Not everything’s coming up roses in 2019, however. Fashion gurus are going to once again bring back a fashion fad that should have never been a thing in the first place. Corsets have come back en vogue in the last few years, and that got the big fashion houses thinking, “what other uncomfortable and impractical Renaissance-era garb can we force women to wear in 2019?” The designers will land on hoop skirts and elaborate undergarments for the gals and dickeys and longcoat tails for the guys. It’s going to be a real shit show out there, but at least we won’t be wearing tiny sunglasses or ugly dad shoes anymore.

Speaking of shoes, in technology news, Google is going to come out with its response to the Apple Watch with the Google Shoe. The Google Shoe will have built-in navigation with turn-by-turn directions by everyone’s favorite sneakerhead, Chris Brown. The Google Shoe also comes equipped with odor control, surround sound, Google Assistant, self-tightening laces, Wi-Fi, Bluetooth, 4K insoles, a bottle opener and lights in the heels that blink when you lift your feet.
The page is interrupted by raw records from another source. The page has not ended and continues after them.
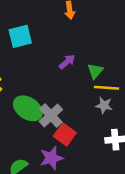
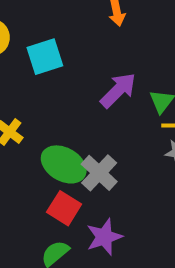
purple arrow: (67, 62) -> (118, 90), size x1.5
red square: (65, 134) -> (64, 208), moved

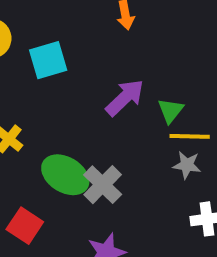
red square: (64, 208) -> (25, 226), moved

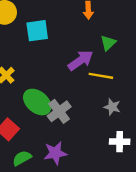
green triangle: (171, 110) -> (108, 43), moved
yellow line: (190, 136) -> (101, 76), moved

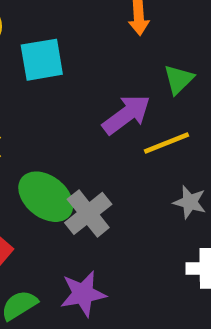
yellow line: (101, 76) -> (166, 143), turned -30

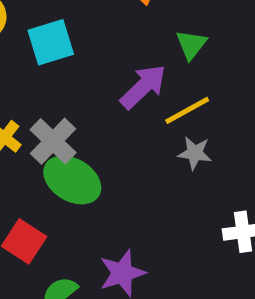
gray star: (190, 202) -> (195, 153), moved
gray cross: (88, 213) -> (53, 141), moved

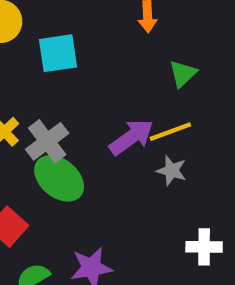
purple arrow: (143, 87) -> (131, 137), moved

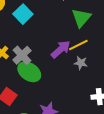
cyan square: (58, 53) -> (23, 14), turned -30
green triangle: (183, 74) -> (81, 18), size x1.5

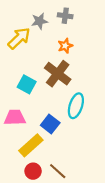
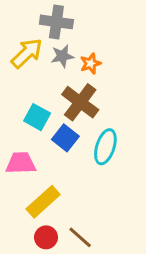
gray cross: (65, 16) -> (56, 22), moved, size x1.5
gray star: (39, 21) -> (62, 56), moved
blue square: (50, 124) -> (65, 138), moved

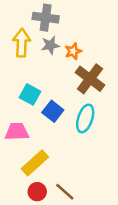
yellow arrow: (27, 53) -> (22, 43), turned -44
brown cross: (80, 102) -> (90, 79), moved

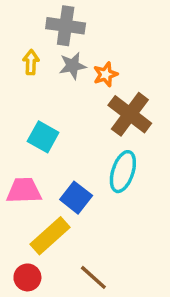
yellow arrow: (22, 43) -> (31, 62), size x0.6
blue square: (53, 111) -> (76, 198), moved
red circle: (37, 192) -> (27, 277), moved

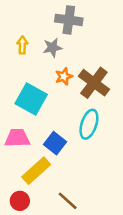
gray cross: (66, 26) -> (69, 20), moved
orange star: (106, 74) -> (64, 76), moved
cyan square: (43, 137) -> (31, 99), size x1.4

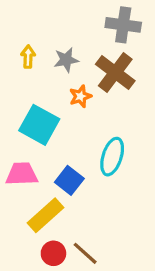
gray cross: (69, 20) -> (123, 25), moved
brown cross: (94, 83) -> (115, 73), moved
red circle: (20, 201) -> (53, 253), moved

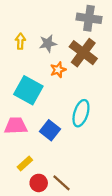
yellow rectangle: (46, 215) -> (25, 164), moved, size x0.6

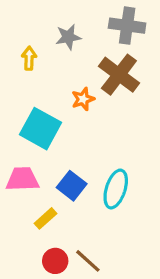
gray star: (48, 43) -> (68, 37), moved
cyan ellipse: (81, 113) -> (116, 189), moved
yellow rectangle: (25, 164) -> (45, 218), moved

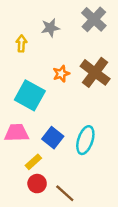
gray cross: (127, 26) -> (94, 19), turned 35
brown cross: (119, 75) -> (95, 72), moved
red circle: (55, 261) -> (37, 184), moved

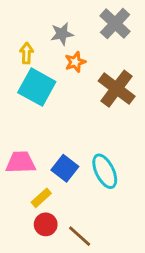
orange star: (61, 74) -> (75, 62), moved
cyan square: (30, 95) -> (37, 87), moved
cyan ellipse: (85, 140) -> (105, 171), turned -44

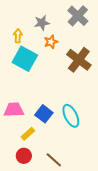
red circle: (46, 224) -> (24, 156), moved

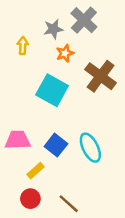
gray cross: (78, 16) -> (84, 20), moved
cyan square: (25, 59) -> (52, 90), moved

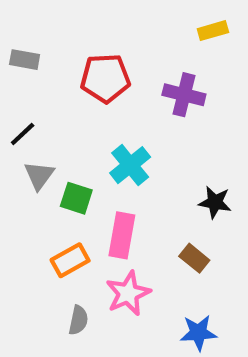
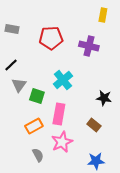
yellow rectangle: (213, 31) -> (103, 15), turned -64
gray semicircle: (78, 320) -> (38, 155), turned -40

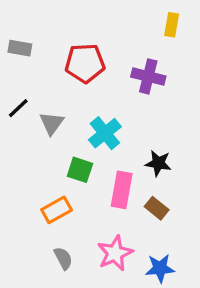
gray triangle: (19, 85) -> (52, 123), moved
green square: (37, 96) -> (80, 170), moved
black star: (104, 98) -> (158, 163), moved
pink rectangle: (59, 114) -> (122, 190), moved
pink star: (62, 142) -> (115, 253), moved

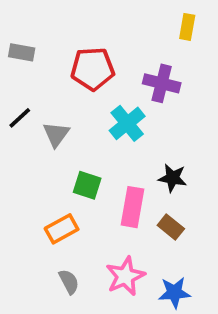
cyan cross: (105, 133) -> (127, 123), moved

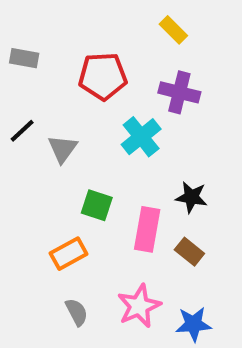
yellow rectangle: (187, 27) -> (173, 30), moved, turned -55

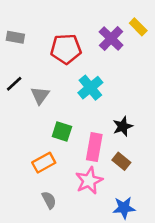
yellow rectangle: (173, 30) -> (138, 27), moved
purple cross: (179, 92) -> (111, 39), moved, turned 30
black star: (191, 197) -> (123, 126), turned -30
pink star: (139, 306) -> (89, 181), moved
An early glitch will force those wearing the shoes to kick themselves in their own asses repeatedly, leading to several thousand injuries amongst fanboys and early adopters. To everyone’s surprise, the lawsuits will tank the company, leaving an opening for the resurrection of the search engine, Ask Jeeves. Don’t forget to check your JeevesMail!

Yes, 2019 is going to be all that and so much more. I realize just how incredible all of this information is and how difficult it must be to accept. If I were prognosticating, I’d feel inclined to tell you how sure I was of my visions for ethical reasons if nothing else. However, thanks to my time machine, I witnessed these events with my own eyes. I could hardly believe these events myself, but they will happen. If they don’t, it will be because my warnings here have caused those involved to change their behavior so as to avoid these calamities. That says a lot for the popularity of this column. It looks like everyone will be reading the “Optimistic Pessimist” in 2019!